Tuesday, February 05, 2008

Religion vs. science? Roots of the conflict - audio lecture by John Hedley Brooke (This free lecture can be found at the Faraday Institute)

Quotes and comments;

1. I can't say I'm a big fan of Brooke, but the lecture is interesting in that you get a good feel, I think, for how the English academic sees the creation/evolution debate. (It was recorded in 2007.)

2. Brooke mentions some 'well known writer' on these issues who said; ''there Must be a conflict... because 'science' respects evidence and there is No evidence for 'religious' ideas." (Was this Dawkins? sounds like him.)
- we see here again how materialists always seem to end up personifying science and nature. Science isn't a person and can't therefore respect (or disrespect) anything.
- to say there is no evidence for 'religion' is a vulgar, unscientific statement. The author (who apparently sees himself as a mindless bit of matter) cannot possibly know this. He'd have to be god to know this. And we might ask what right one particular blob of matter has to deny the opinions and experiences of other people.
- as I see it, the heart of this so called conflict (between 'science' and 'religion) is the finite and fallible mind of man opposed to the infinite and perfect mind of God. The conflict stems from man denying what god has said.

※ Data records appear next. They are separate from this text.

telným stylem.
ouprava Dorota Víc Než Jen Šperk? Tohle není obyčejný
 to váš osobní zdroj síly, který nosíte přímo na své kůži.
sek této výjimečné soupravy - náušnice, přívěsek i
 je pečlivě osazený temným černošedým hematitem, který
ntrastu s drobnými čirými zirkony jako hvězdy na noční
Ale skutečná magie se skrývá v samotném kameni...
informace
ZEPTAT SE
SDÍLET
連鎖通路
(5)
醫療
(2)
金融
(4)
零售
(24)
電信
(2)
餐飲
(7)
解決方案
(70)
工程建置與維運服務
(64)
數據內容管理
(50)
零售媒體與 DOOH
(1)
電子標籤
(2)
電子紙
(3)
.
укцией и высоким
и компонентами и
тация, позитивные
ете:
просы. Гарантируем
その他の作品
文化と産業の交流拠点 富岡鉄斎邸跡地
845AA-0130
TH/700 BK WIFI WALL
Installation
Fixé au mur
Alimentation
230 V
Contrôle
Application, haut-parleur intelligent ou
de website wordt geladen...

3. Adam Sedgwick (relying naively on the fossil record) says ''we can see in the 'distinctive' layers that creatures appear that were not there before..... thus they were not created by god."
- This would be comical if it had not been so serious. As a logical arguement this is fallacious. It depends on the rocks being a perfect snapshot of the past; which Sedgwick could in no way prove. (It also ignores variation within 'kinds' which no biblical creationist of our day would deny.) This argument depends upon a theory of the rock layers, not upon reality. We might call it the photograph fallacy.

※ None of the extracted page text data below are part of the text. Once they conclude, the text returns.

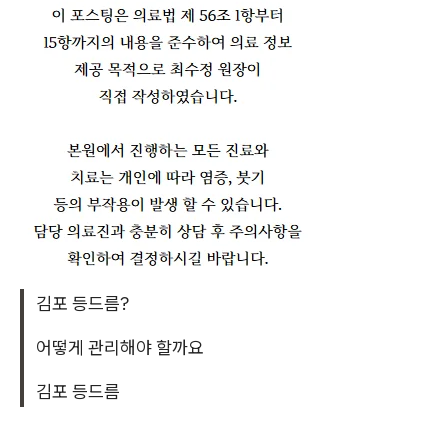
김포 등드름?
어떻게 관리해야 할까요
김포 등드름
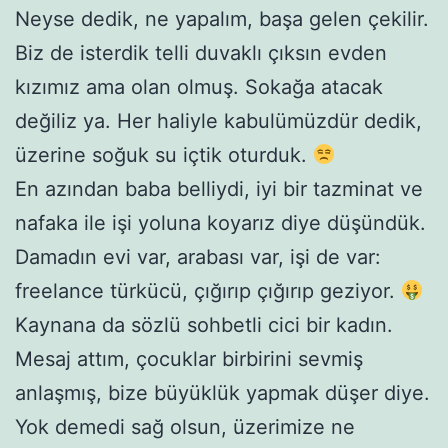
Neyse dedik, ne yapalım, başa gelen çekilir.
Biz de isterdik telli duvaklı çıksın evden
kızımız ama olan olmuş. Sokağa atacak
değiliz ya. Her haliyle kabulümüzdür dedik,
üzerine soğuk su içtik oturduk.
En azından baba belliydi, iyi bir tazminat ve
nafaka ile işi yoluna koyarız diye düşündük.
Damadın evi var, arabası var, işi de var:
freelance türkücü, çığırıp çığırıp geziyor.
Kaynana da sözlü sohbetli cici bir kadın.
Mesaj attım, çocuklar birbirini sevmiş
anlaşmış, bize büyüklük yapmak düşer diye.
Yok demedi sağ olsun, üzerimize ne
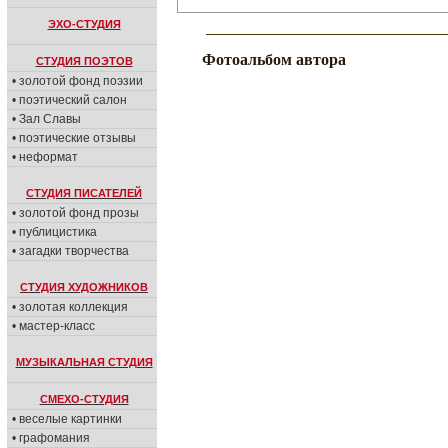
ЭХО-СТУДИЯ
Фотоальбом автора
СТУДИЯ ПОЭТОВ
• золотой фонд поэзии
• поэтический салон
• Зал Славы
• поэтические отзывы
• неформат
СТУДИЯ ПИСАТЕЛЕЙ
• золотой фонд прозы
• публицистика
• загадки творчества
СТУДИЯ ХУДОЖНИКОВ
• золотая коллекция
• мастер-класс
МУЗЫКАЛЬНАЯ СТУДИЯ
СМЕХО-СТУДИЯ
• веселые картинки
• графомания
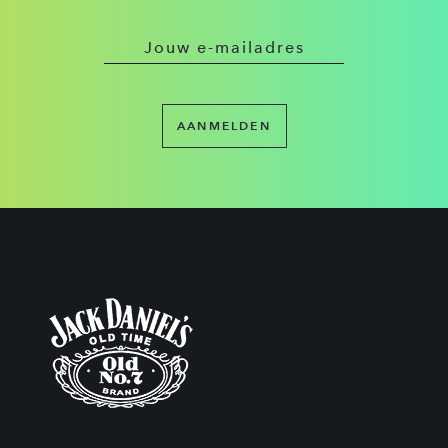
AANMELDEN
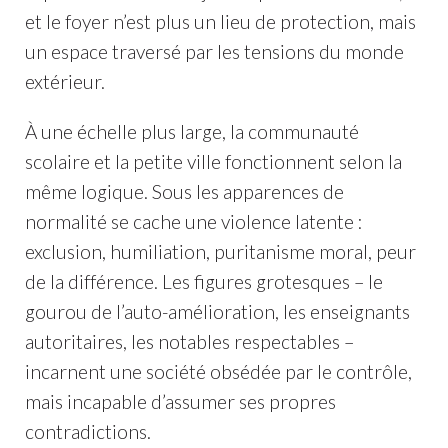
et le foyer n’est plus un lieu de protection, mais
un espace traversé par les tensions du monde
extérieur.
À une échelle plus large, la communauté
scolaire et la petite ville fonctionnent selon la
même logique. Sous les apparences de
normalité se cache une violence latente :
exclusion, humiliation, puritanisme moral, peur
de la différence. Les figures grotesques – le
gourou de l’auto-amélioration, les enseignants
autoritaires, les notables respectables –
incarnent une société obsédée par le contrôle,
mais incapable d’assumer ses propres
contradictions.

4. Brooke wants to sit on the fence in the C/E debate. He just takes as a matter of course that evolution theory is true. He wants to claim evolution has nothing to do with religion. ( i.e. no more than the chemical composition of water.) He claims that E. is merely a technical scientific theory. I find this disingenuous. As a historian of science (for 40 years) he's surely aware that E. was a favorite idea of the ancient Greeks. It's clear to me that evolution is basically a religious doctrine; an essential part of the Materialist world view. (As an aside I think it's important to note that evolution is rarely taught in its historical context.)

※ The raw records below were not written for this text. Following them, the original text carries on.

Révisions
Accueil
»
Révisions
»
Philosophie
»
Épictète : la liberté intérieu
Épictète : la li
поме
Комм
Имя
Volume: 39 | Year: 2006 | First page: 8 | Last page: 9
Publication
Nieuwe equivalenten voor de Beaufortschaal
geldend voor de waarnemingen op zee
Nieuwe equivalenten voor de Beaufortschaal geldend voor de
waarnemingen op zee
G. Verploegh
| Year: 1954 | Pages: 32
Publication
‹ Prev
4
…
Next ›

5. The q+a might be the best part of the lecture.

6. Brooke refers to the "propaganda machines of the young earth creationists... and even the Intelligent design folk."
- I really have to wonder if he's kept up with his biology. I see little evidence for this. (Over and over I see Christian academics who have little knowledge of modern biology attack creationists for critiquing evolution. In fact the less they know the more fierce their attacks seem to be.

7. I was startled to hear a member of the audience refer to the current head of the church of England as his idea of a true Christian. (Isn't this the guy who denies the existence of God; denies the deity of Christ; denies miracles; denies creation; favors homosexuality and witchcraft; etc.? (Anyone who bases their faith on the Bible is apparently a fanatic.)

8. It's amazing to me but Brooke wants to compare Dawkins and his idea that 'religion' is the root of all evil, with the young earth creationists who claim Darwinism is satanic. Both are extremists he tells us. (The answer to the science vs. religion debate apparently is; join the church of England and believe in evolution.)
- the kind of Christianity Brooke espouses seems like Deism to me.